Seen by © Kim Sokola
In 2011 I had the opportunity to attend a workshop in New Zealand. It was crazy to travel form Switzerland for seven days to the end of the world to shoot some landscapes. But the chance to take amazing landscapes side by side with top landscape Photographers such as Christian Fletcher (AUS), Ken Duncan (AUS) or Mike Langford (NZ) was just too tempting. It turn out, it was one of my best photographic experience ever.

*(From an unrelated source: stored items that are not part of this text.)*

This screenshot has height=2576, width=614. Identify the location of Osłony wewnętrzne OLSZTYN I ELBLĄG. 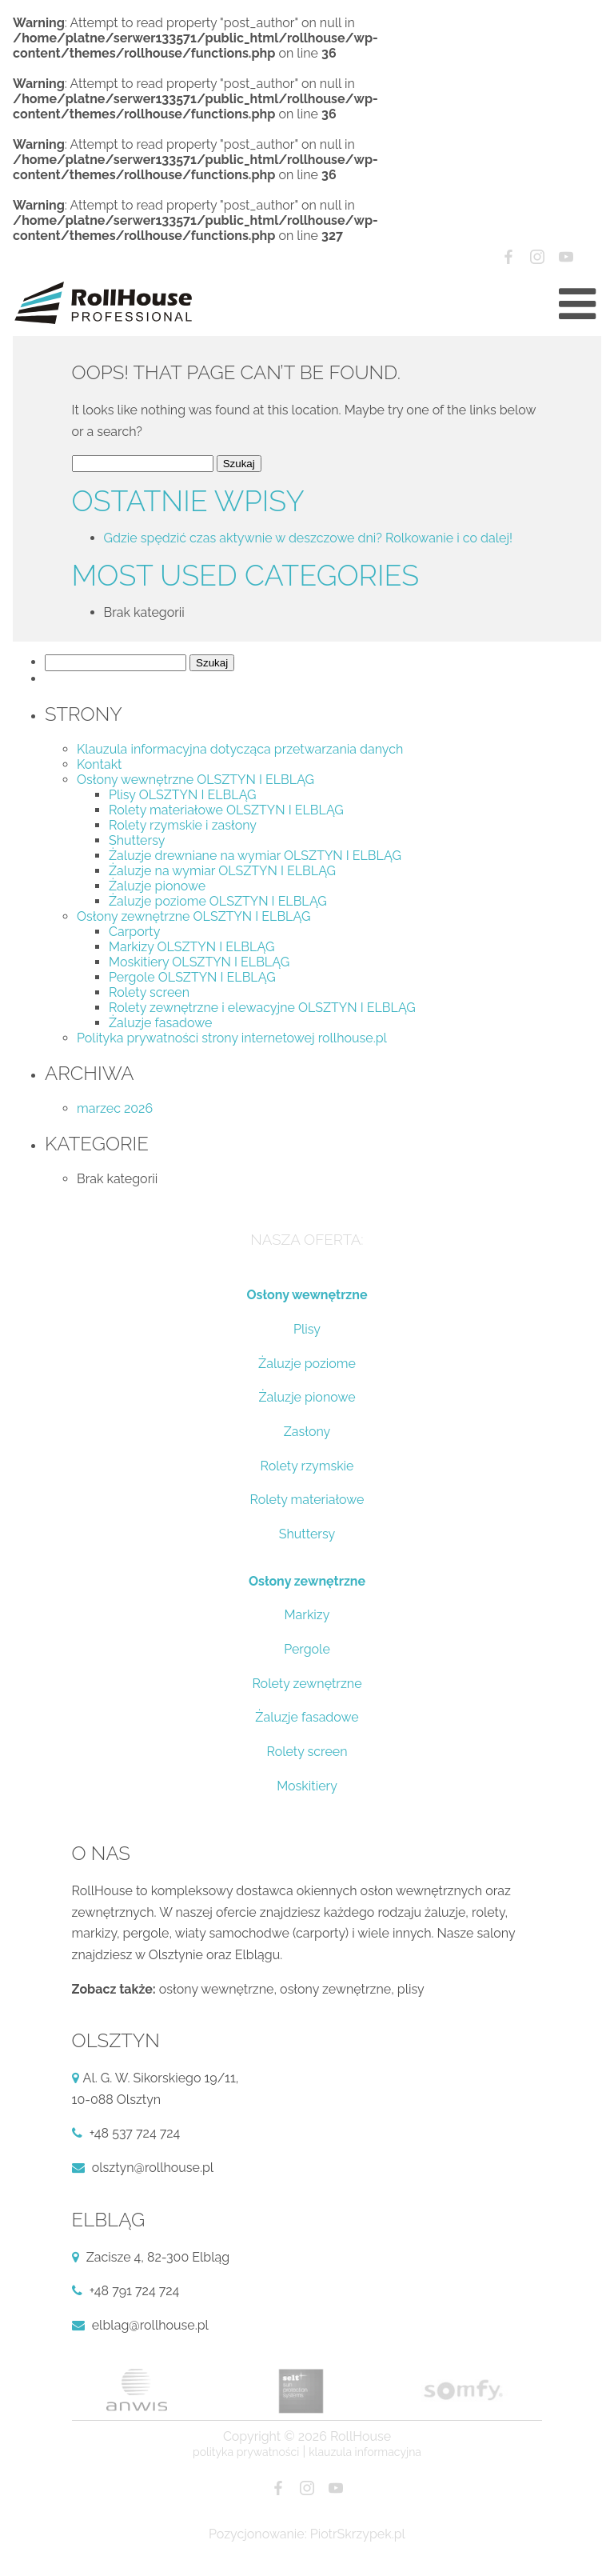
(195, 779).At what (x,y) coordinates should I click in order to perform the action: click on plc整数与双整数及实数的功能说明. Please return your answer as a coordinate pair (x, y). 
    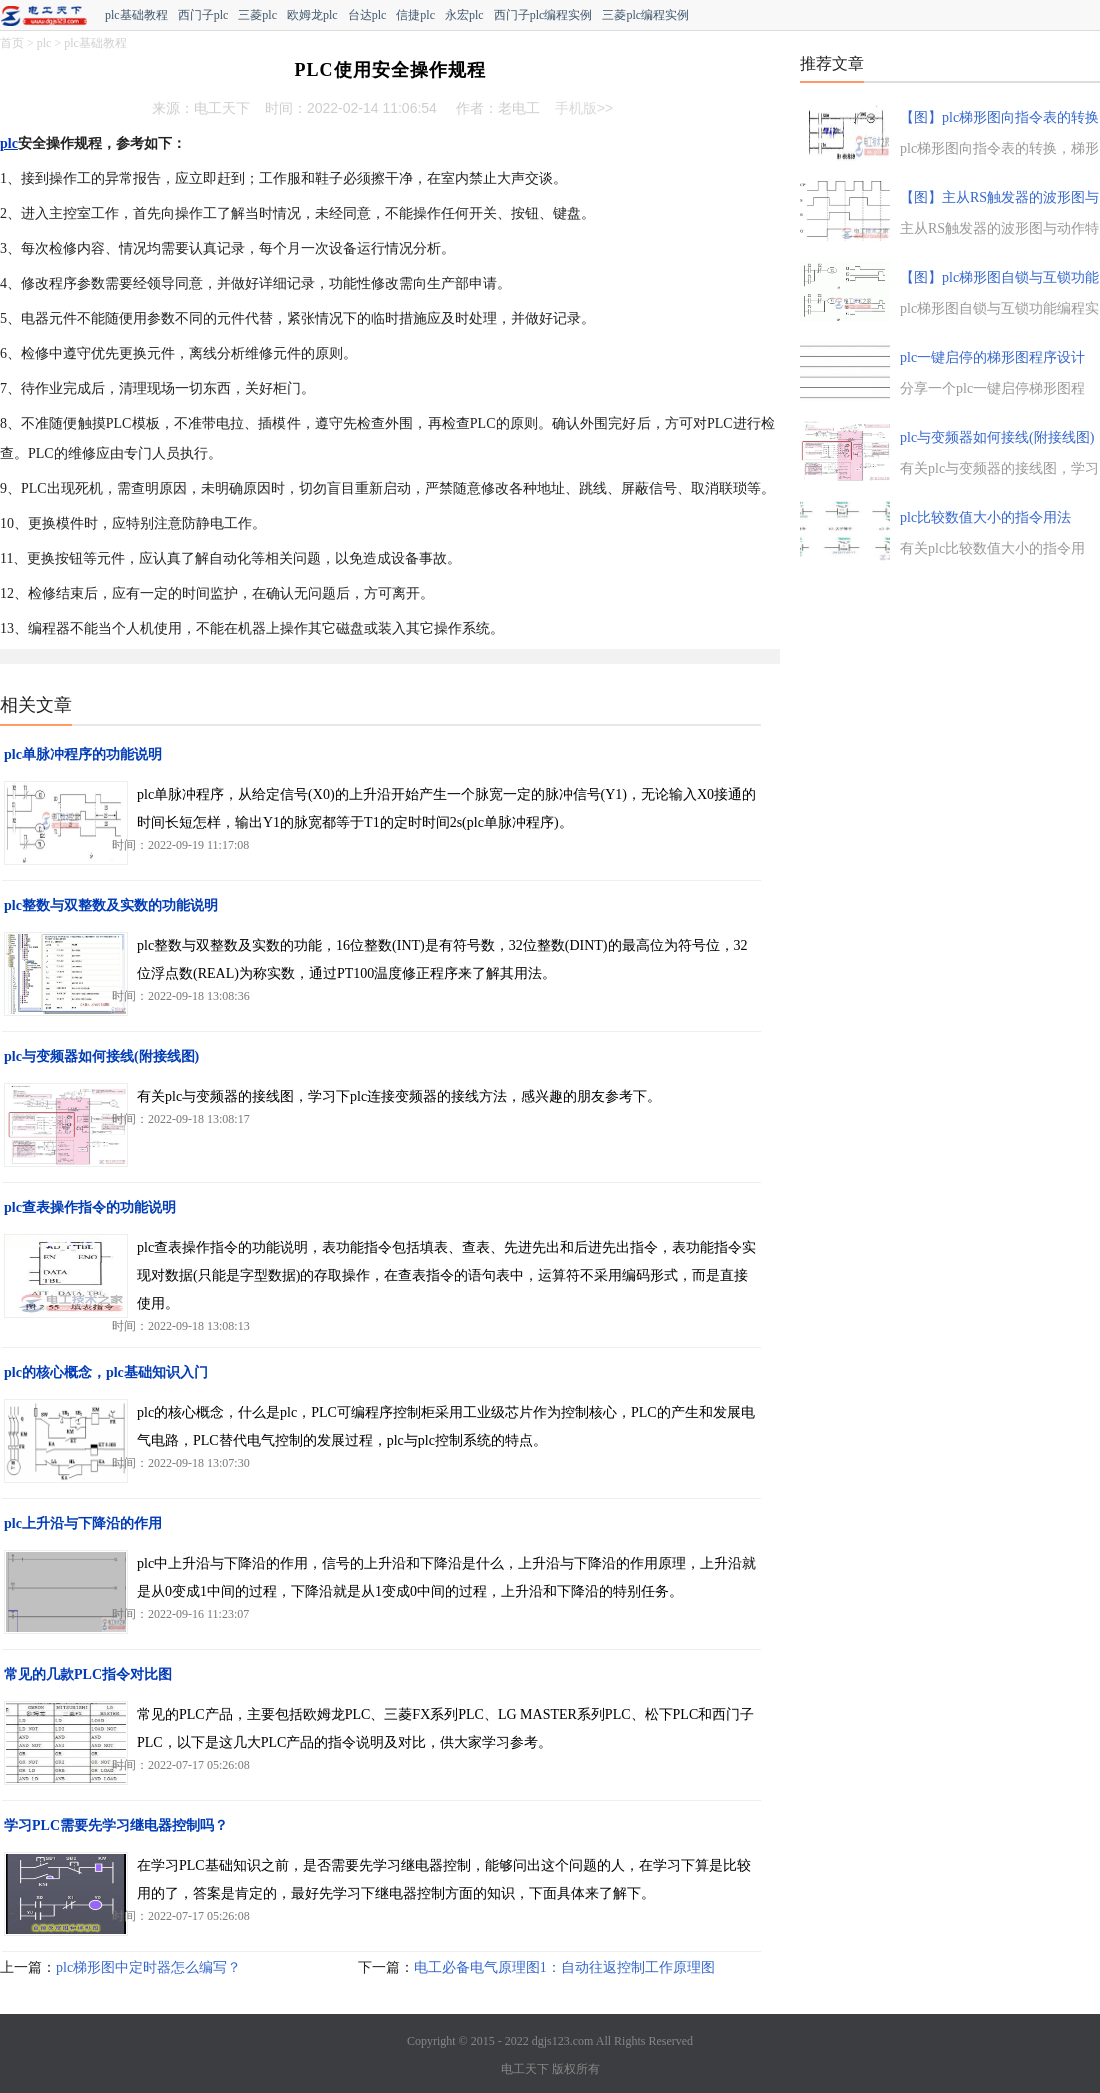
    Looking at the image, I should click on (111, 905).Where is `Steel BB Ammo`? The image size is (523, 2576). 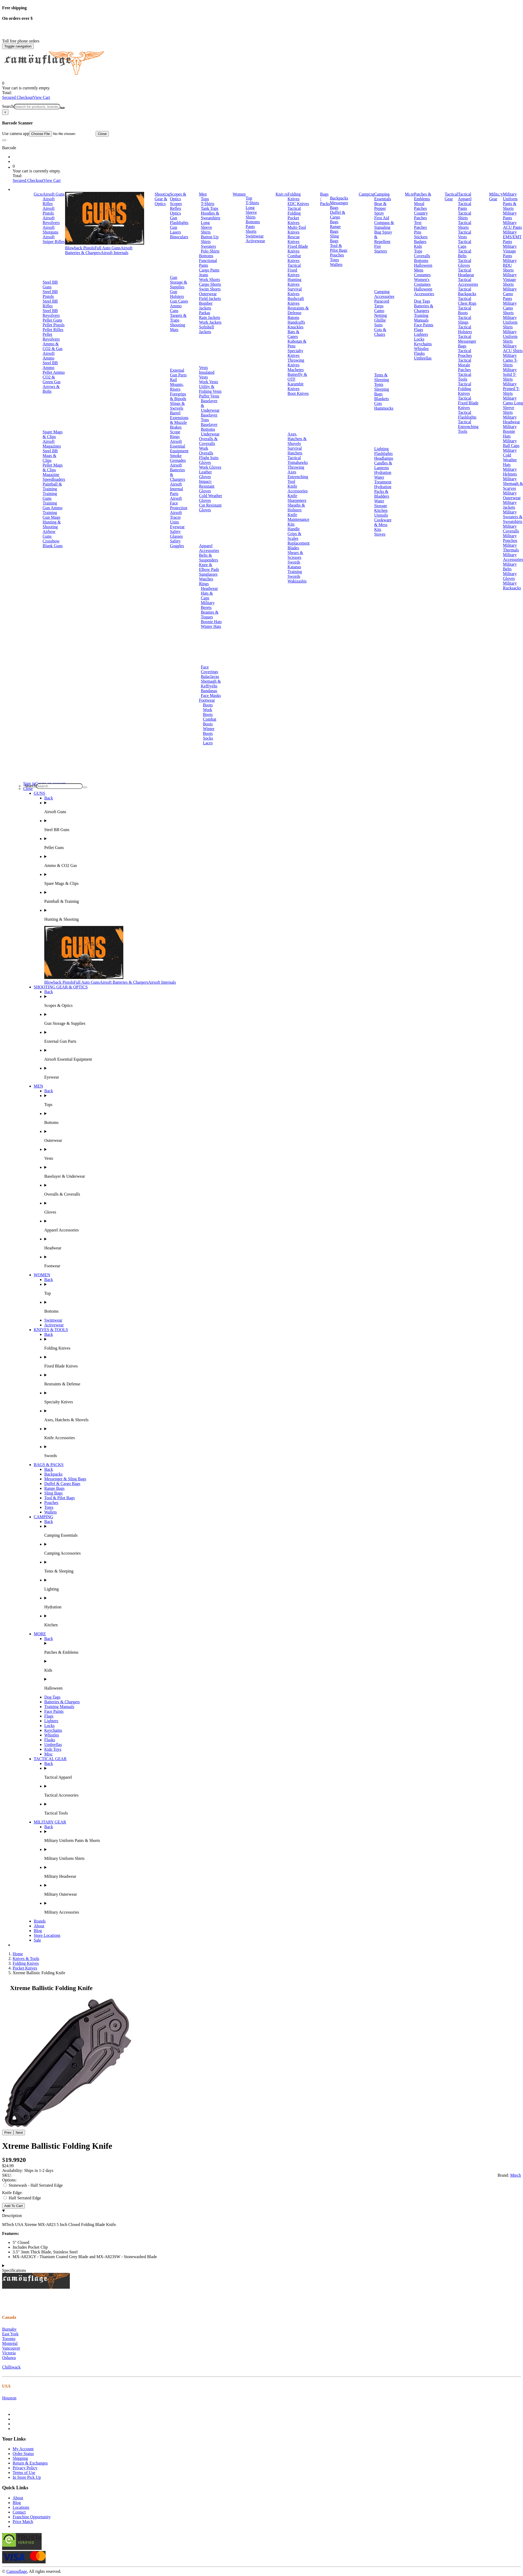 Steel BB Ammo is located at coordinates (50, 365).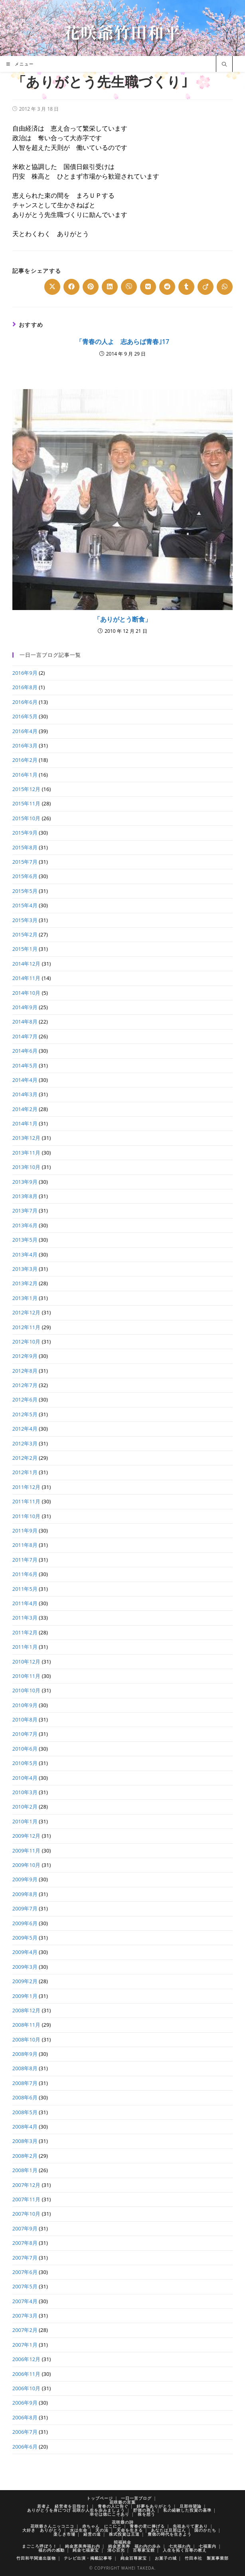 The height and width of the screenshot is (2576, 245). What do you see at coordinates (25, 1196) in the screenshot?
I see `2013年8月` at bounding box center [25, 1196].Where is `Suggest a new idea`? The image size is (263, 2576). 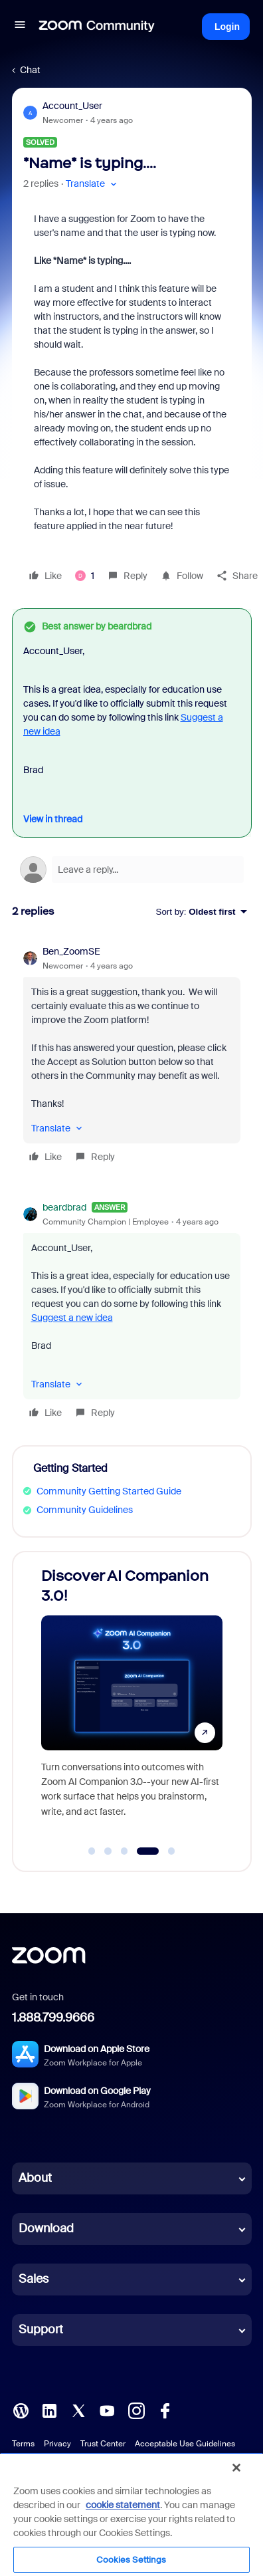 Suggest a new idea is located at coordinates (72, 1318).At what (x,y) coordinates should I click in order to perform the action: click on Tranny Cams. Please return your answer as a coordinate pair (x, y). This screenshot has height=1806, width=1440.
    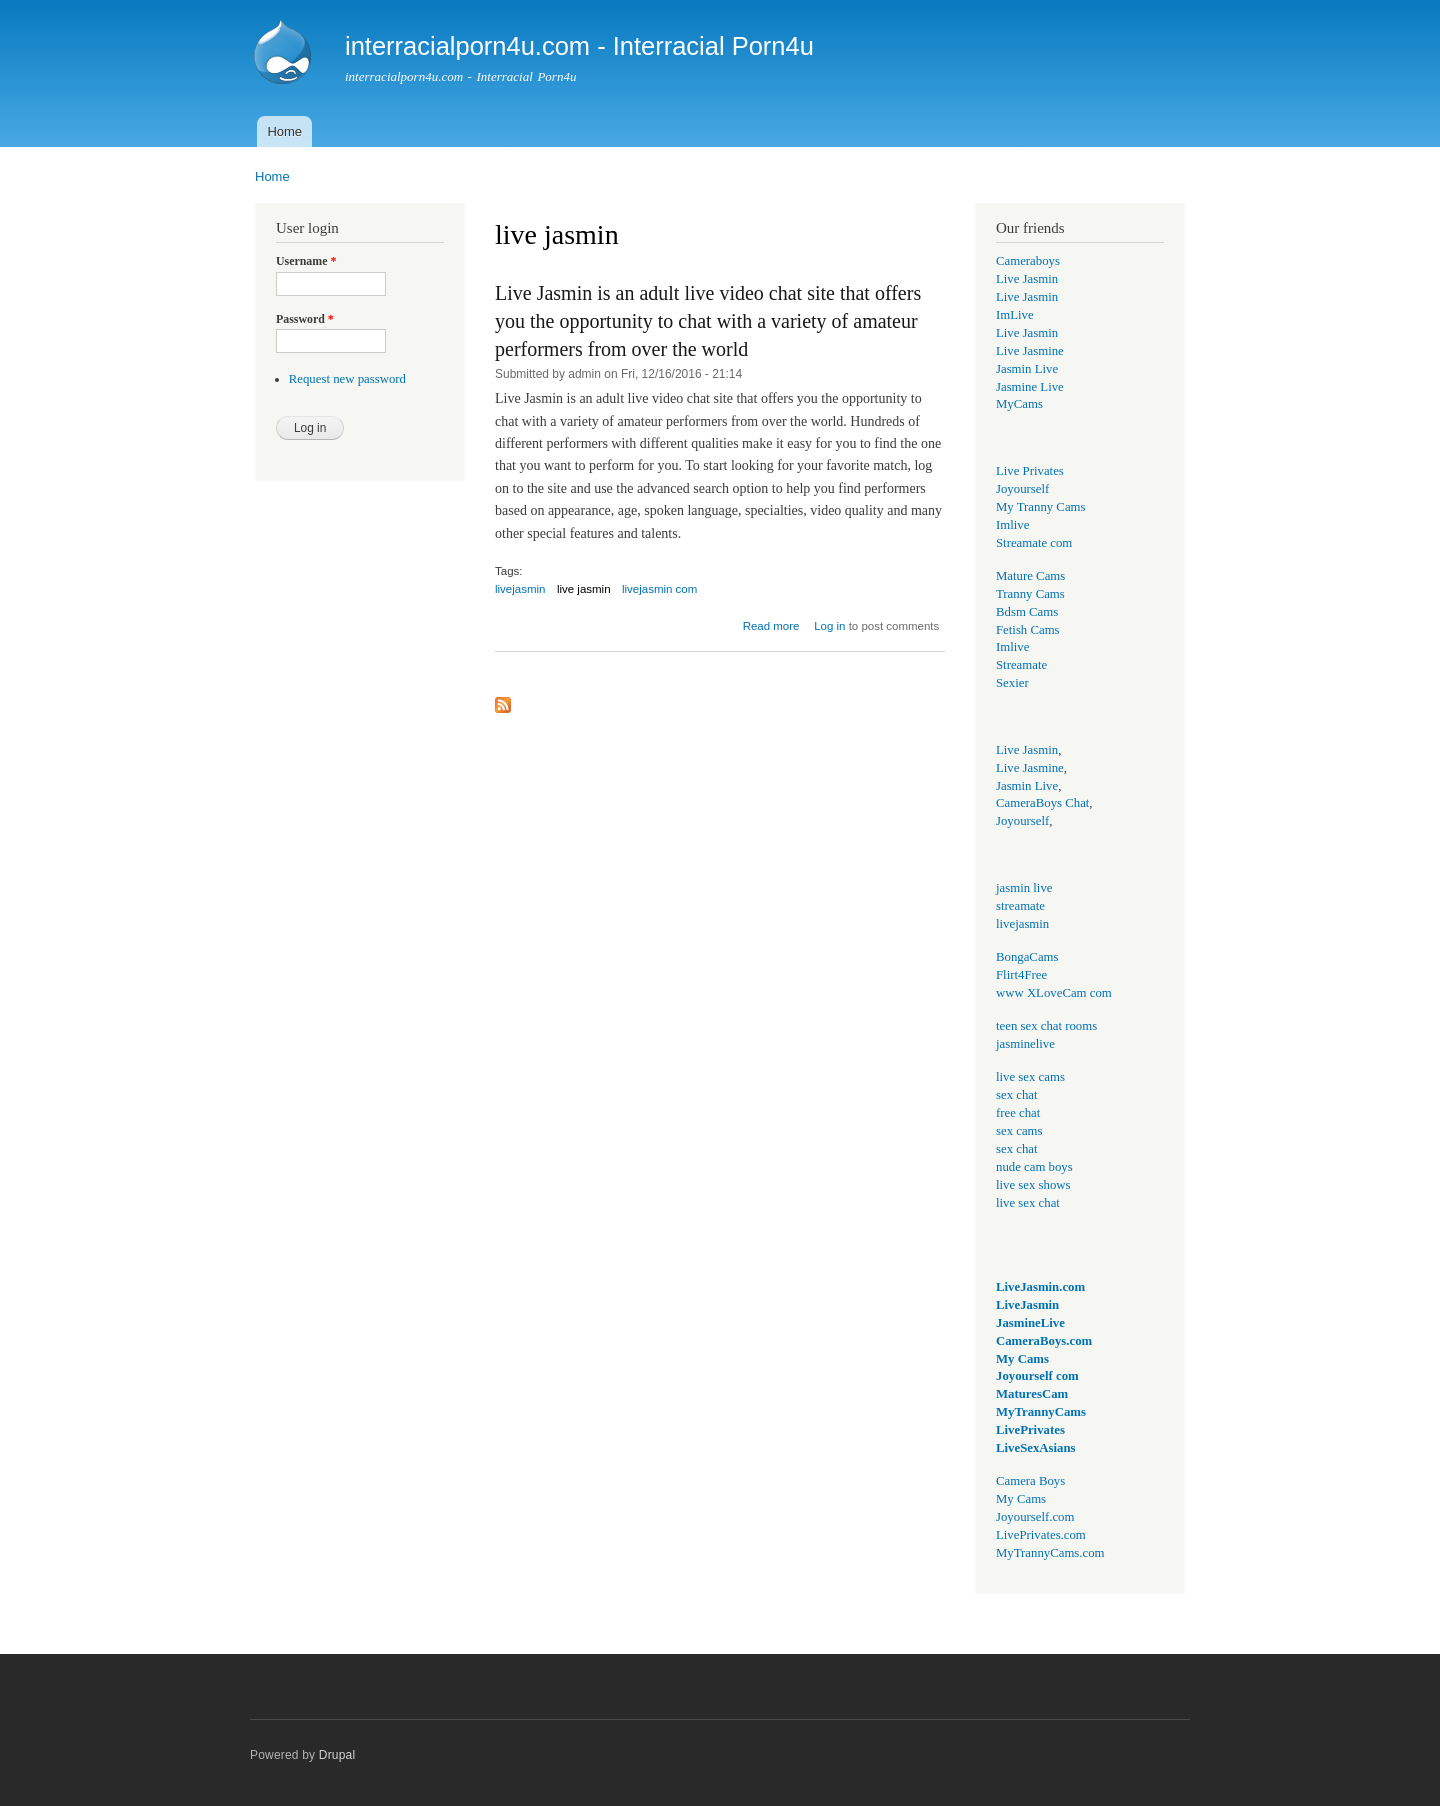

The country geographically comprises two main landmasses – that of the North Island, or Te Ika-a-Māui, and the South Island, or Te Waipounamuand numerous smaller islands. New Zealand is situated some 1,500 kilometres (900 mi) east of Australia across the Tasman Sea and roughly 1,000 kilometres (600 mi) south of the Pacific island areas of New Caledonia, Fiji, and Tonga. Because of its remoteness, it was one of the last lands to be settled by humans. During its long isolation, New Zealand developed a distinctive biodiversity of animal, fungal and plant life.
The country's varied topography and its sharp mountain peaks, such as the Southern Alps, owe much to the tectonic uplift of land and volcanic eruptions. New Zealand's capital city is Wellington, while its most populous city is Auckland.